The icing on the today cake was when I finally got to go on a potty break and opened the door to our department leading to a public waiting area for the auditor controller and county assessor clerk recorder. This is always entertaining as it contains peeps from ALL walks of life such as people applying for marriage certificates and participating in mini-ceremonies on Tuesdays, county residents arguing with the tax collector staff and all kinds of interesting things and the general public applying for passports, copies of birth, marriage or death certificates. The door opened and I headed towards the employee restroom, I immediately heard three men snickering as if they had come across thier father's playboy magazine for the first time when I looked up and noticed a woman breast feeding in a not so very discreet fashion. Here is my letter to her.


Dear New Mommy:

I think it is great that you recognize the importance and significance of breastfeeding. Because you are offering your breast for your child to sustain life depending nutrients, they will have less chances of having asthma, less chances of becoming obese and you will have a decrease risk of breast cancer. Lest you think I am naive due to my lack of birthing a child of my very own and personally breast feeding I would also like to forge ahead and remind you that I do recognize the amazing nurturing experience that will bond you in an most incredible way with your child.

First and foremost, I am not your average uptight American who dislikes public nudity and know that I can appreciate beauty in all aspects. With that being said, the sight of your ENTIRE BREAST (minus the areola and nipple) gave me two immediate reactions. Sadness, no one has taught you basic breast feeding ettiquette and sad about the enept men snickering at your exposed tata. In fact, I almost said something to them but I had no idea as to how I would start an arugument in your defense. If you would have showed the slightest bit of caution and tact (at least for your child to eat in peace) I would have said something to the snickering fools who clearly don't see or deserve to see a breast on a frequent basis.

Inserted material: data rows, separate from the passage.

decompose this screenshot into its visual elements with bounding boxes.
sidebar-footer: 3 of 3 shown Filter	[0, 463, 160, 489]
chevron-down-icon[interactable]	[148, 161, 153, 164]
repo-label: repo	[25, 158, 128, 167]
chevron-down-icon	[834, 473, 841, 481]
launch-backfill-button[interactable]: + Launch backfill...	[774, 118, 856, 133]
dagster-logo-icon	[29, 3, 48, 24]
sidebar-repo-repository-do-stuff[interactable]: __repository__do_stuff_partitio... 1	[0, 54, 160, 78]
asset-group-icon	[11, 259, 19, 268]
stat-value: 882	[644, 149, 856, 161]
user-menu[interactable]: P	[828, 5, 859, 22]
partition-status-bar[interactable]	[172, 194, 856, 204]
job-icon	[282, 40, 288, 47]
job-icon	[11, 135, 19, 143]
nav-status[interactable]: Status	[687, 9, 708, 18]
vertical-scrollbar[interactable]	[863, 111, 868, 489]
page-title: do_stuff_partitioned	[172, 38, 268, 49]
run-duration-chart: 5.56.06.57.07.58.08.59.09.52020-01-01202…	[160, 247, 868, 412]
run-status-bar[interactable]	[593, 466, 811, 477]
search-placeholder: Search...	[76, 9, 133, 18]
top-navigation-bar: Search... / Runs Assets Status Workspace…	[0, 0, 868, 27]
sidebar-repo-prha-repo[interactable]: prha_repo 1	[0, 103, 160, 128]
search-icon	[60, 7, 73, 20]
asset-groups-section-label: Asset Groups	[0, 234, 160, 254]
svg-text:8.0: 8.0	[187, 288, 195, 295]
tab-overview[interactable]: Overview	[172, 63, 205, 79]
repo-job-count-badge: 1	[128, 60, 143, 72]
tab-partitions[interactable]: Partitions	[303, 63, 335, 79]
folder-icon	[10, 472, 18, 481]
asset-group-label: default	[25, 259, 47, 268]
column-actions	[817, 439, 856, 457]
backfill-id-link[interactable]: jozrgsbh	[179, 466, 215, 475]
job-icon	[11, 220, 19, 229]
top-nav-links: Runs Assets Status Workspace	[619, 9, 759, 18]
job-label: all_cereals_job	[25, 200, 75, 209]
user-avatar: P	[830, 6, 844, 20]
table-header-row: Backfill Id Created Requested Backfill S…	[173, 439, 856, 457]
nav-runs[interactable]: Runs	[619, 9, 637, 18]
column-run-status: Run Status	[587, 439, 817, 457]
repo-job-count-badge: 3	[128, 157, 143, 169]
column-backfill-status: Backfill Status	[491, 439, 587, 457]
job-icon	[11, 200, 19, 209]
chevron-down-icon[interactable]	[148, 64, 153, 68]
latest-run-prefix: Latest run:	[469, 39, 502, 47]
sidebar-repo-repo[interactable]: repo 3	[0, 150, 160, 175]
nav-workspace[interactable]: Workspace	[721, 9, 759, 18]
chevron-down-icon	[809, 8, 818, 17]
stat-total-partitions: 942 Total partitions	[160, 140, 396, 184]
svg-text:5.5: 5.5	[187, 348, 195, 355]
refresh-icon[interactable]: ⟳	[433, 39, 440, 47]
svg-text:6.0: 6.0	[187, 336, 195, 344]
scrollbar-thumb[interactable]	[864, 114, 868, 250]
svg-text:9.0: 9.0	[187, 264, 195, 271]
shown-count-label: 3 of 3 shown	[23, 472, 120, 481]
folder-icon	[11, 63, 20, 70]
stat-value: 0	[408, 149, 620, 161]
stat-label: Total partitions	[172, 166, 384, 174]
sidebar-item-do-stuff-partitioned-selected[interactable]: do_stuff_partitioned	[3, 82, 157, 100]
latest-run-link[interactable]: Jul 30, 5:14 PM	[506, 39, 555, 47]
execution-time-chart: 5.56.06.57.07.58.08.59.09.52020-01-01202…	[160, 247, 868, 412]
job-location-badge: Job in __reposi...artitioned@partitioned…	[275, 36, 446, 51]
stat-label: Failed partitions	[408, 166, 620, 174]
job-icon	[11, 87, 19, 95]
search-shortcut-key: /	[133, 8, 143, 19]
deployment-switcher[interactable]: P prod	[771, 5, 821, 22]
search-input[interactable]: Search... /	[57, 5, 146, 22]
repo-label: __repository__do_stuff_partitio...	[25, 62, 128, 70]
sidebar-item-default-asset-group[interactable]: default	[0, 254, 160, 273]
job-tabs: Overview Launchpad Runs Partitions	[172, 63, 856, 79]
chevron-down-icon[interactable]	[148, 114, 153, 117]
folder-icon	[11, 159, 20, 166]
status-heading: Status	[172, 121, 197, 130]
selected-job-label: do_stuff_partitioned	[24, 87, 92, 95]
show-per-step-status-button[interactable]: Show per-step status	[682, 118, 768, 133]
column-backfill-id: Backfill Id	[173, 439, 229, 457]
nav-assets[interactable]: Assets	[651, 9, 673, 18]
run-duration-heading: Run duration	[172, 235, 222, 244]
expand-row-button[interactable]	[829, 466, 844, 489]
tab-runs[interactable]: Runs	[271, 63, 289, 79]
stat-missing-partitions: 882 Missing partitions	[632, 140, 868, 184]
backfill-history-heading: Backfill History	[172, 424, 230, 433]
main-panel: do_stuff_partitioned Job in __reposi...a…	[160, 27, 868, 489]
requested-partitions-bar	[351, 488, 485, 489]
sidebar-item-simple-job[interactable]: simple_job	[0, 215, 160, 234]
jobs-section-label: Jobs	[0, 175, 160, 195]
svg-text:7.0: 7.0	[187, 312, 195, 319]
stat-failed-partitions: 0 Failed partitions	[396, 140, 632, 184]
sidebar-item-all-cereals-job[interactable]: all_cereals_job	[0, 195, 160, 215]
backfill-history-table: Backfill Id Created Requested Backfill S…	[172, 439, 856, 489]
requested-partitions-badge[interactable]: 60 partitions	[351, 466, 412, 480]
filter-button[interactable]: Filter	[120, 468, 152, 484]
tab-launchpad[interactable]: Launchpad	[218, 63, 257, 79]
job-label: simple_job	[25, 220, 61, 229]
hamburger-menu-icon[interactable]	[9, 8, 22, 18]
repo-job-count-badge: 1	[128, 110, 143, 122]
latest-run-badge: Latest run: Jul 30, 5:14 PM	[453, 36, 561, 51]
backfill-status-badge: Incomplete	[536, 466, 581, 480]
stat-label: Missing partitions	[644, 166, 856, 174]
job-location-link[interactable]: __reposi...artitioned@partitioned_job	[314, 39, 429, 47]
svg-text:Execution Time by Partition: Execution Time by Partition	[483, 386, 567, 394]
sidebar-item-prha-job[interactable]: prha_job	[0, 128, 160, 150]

I love boobs, I have a pair of my own that are quite large and nice where I accept complements occassionally so I have to ask please - BE DISCREET. We aren't on the French Riveria where naked tatas are expected and accepted. You were in a County government facility, breast feeding your child and didnt bother to place a wrap, sweater or burp cloth and provide coverage for your baby provideing privace while you embraced this beautiful act.

Please keep breast feeding, however, when you are in public- please be discreet.

Breast wishes for a happy and healthy 2009!
Kara

PS - My male co-worker wants to thank you for making his day - see this is how men operate.

Sunday, January 4, 2009

Happy 2009!


I just opened up my personal email account and found this....







One of the many reasons why SHE is my IRL BFF.


Happy New Year bloggy friends! I am throwing all of the positive energy I can muster into the universe right now in hopes that we can make it an awesome year.